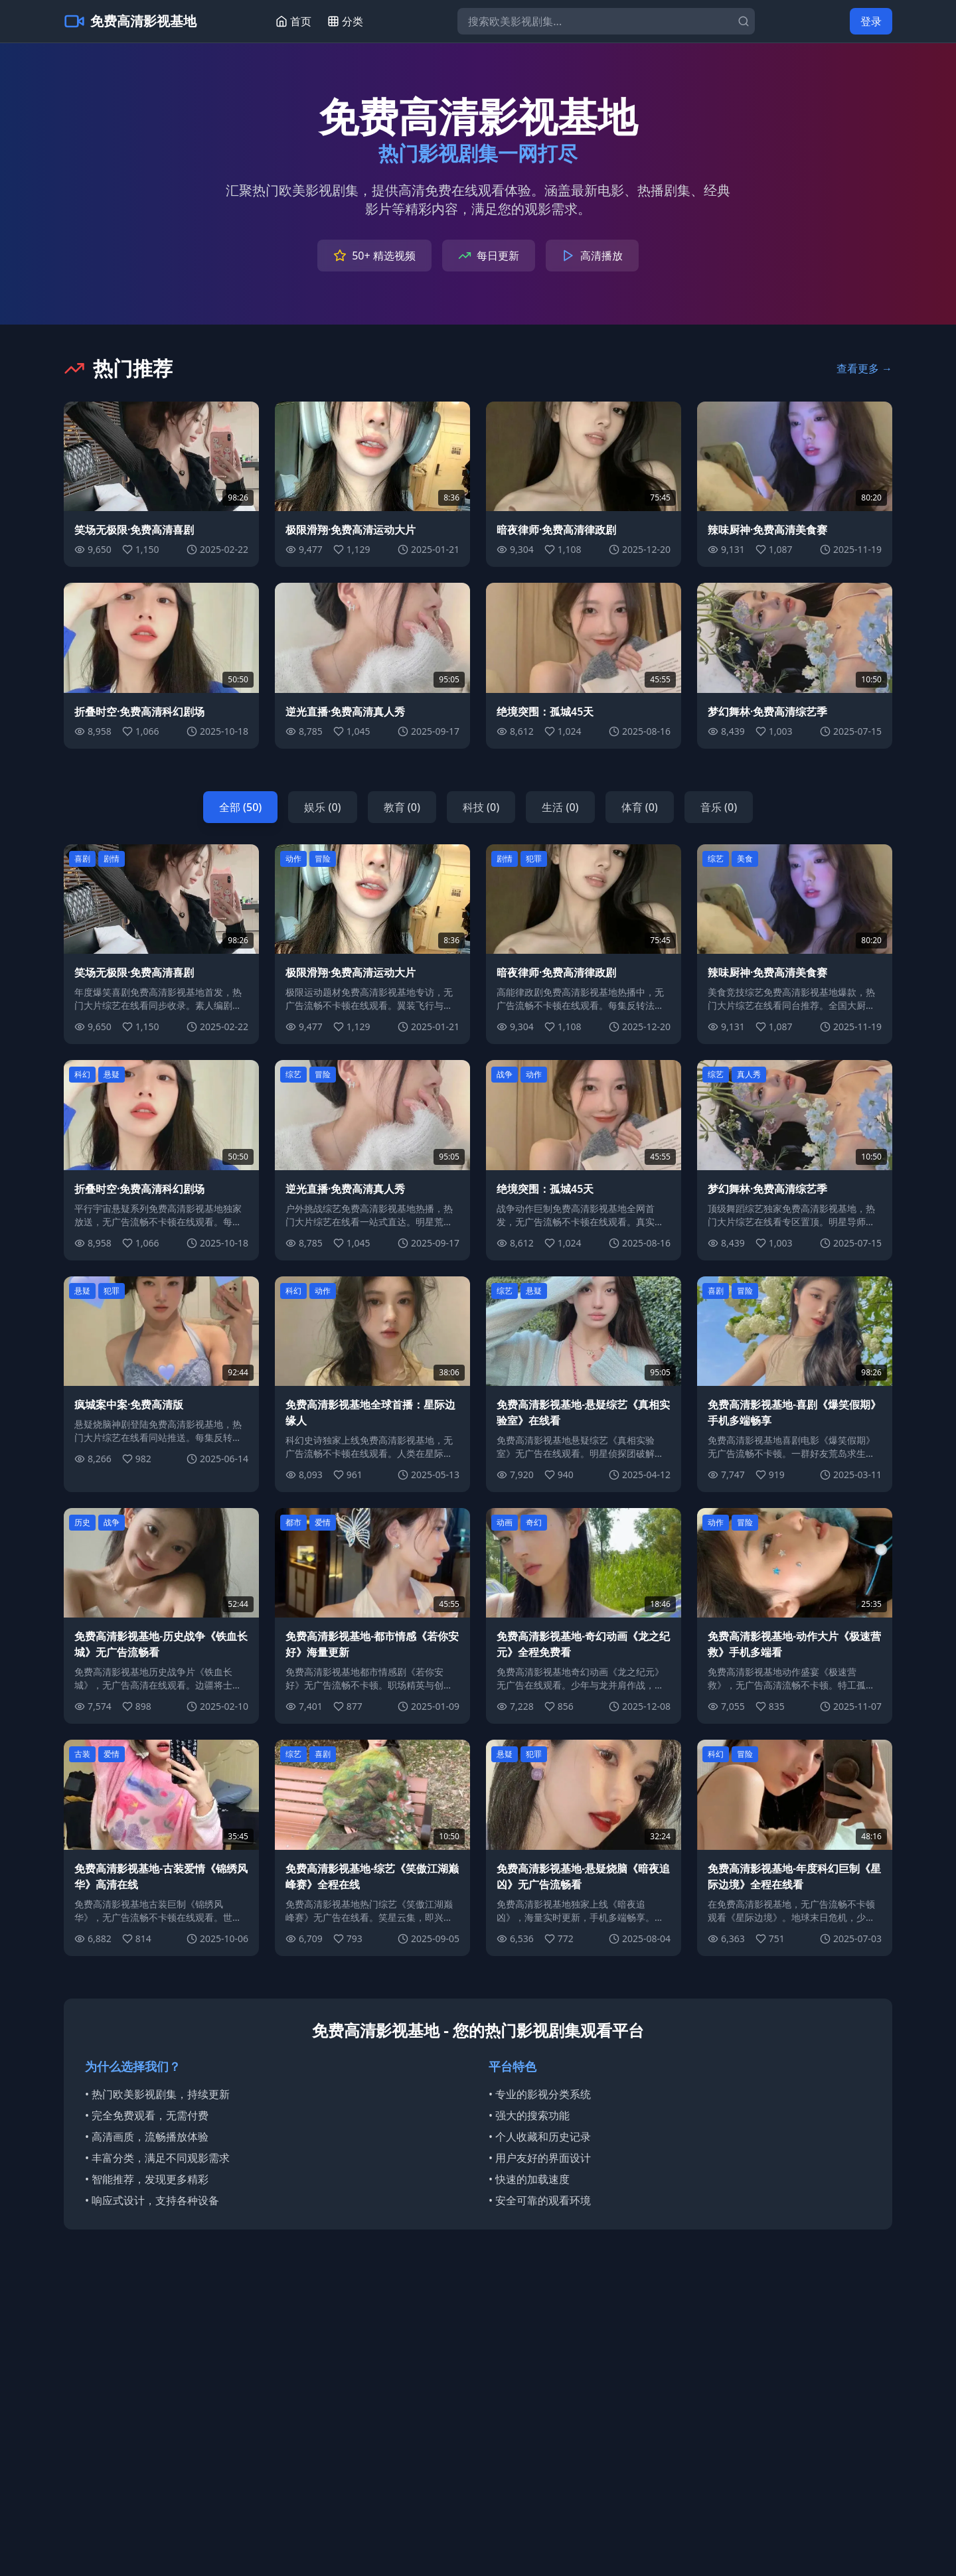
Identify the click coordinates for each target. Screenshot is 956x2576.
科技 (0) (481, 807)
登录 (871, 21)
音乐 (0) (718, 807)
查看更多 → (864, 368)
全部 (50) (240, 807)
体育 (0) (639, 807)
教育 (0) (402, 807)
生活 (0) (560, 807)
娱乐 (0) (322, 807)
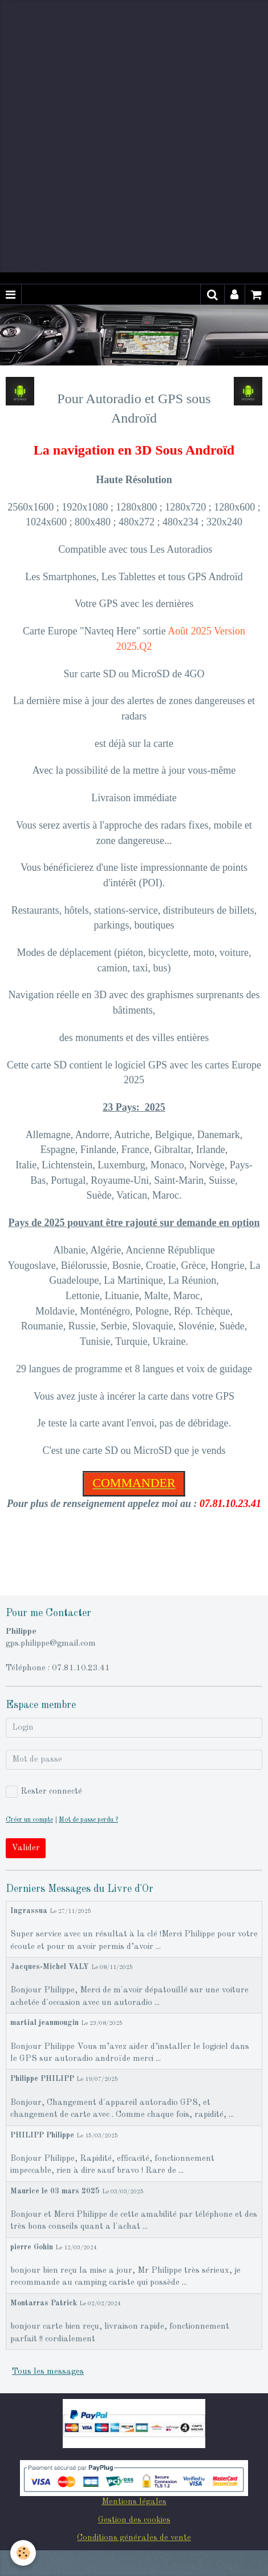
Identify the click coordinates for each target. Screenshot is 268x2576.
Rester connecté (44, 1792)
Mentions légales (134, 2502)
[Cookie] (23, 2553)
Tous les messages (48, 2372)
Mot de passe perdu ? (88, 1820)
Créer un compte (29, 1820)
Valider (25, 1848)
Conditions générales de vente (134, 2538)
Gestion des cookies (134, 2520)
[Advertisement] (134, 134)
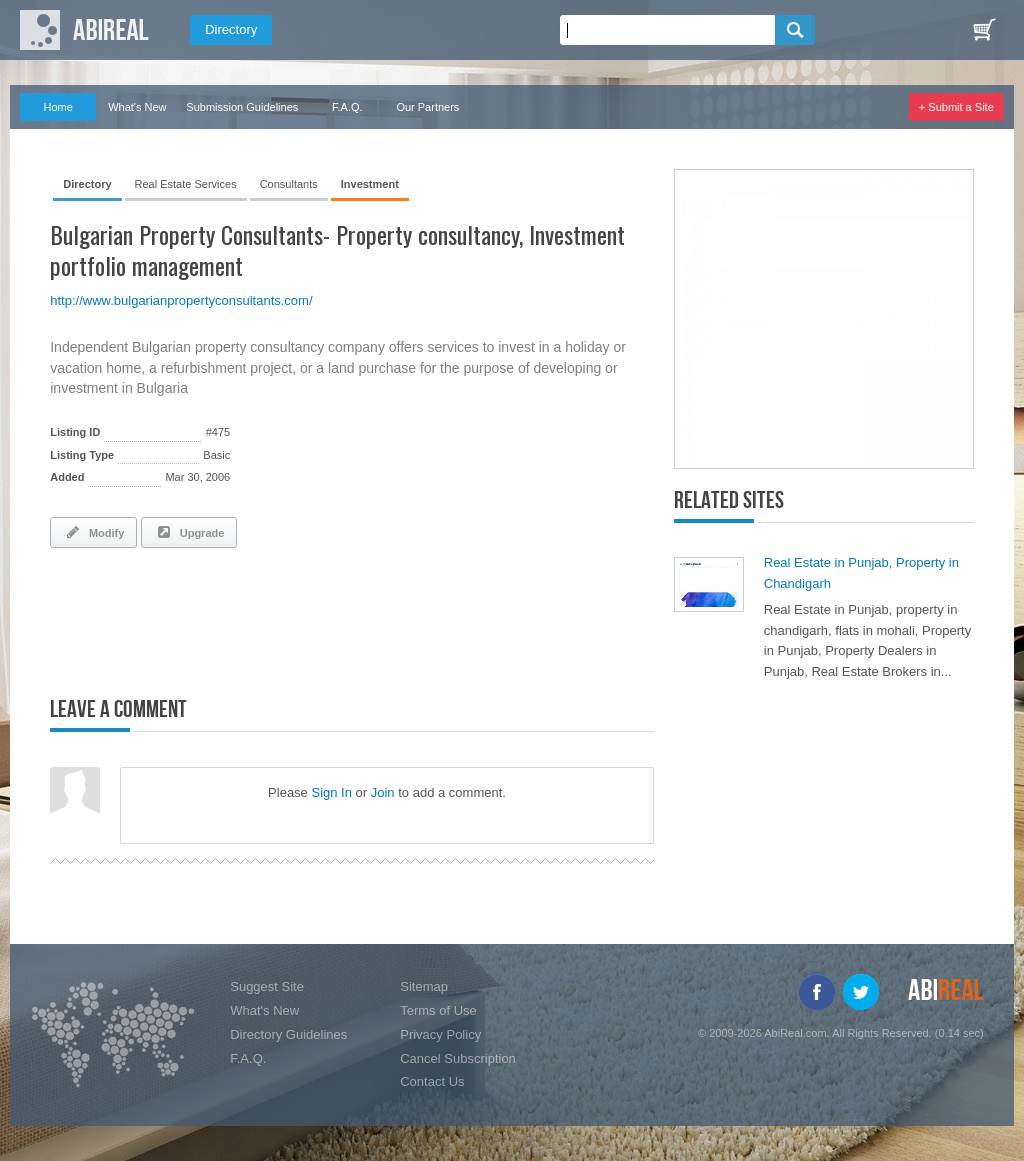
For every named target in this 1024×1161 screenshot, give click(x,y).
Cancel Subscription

Try it: Gather from the data above every line with the string "target".

Reply:
Identify the click coordinates for each target. Screenshot is 956x2576.
Identify the click coordinates for each target. Screenshot is 268x2576.
For every named target in this 1024×1161 screenshot, give click(x,y).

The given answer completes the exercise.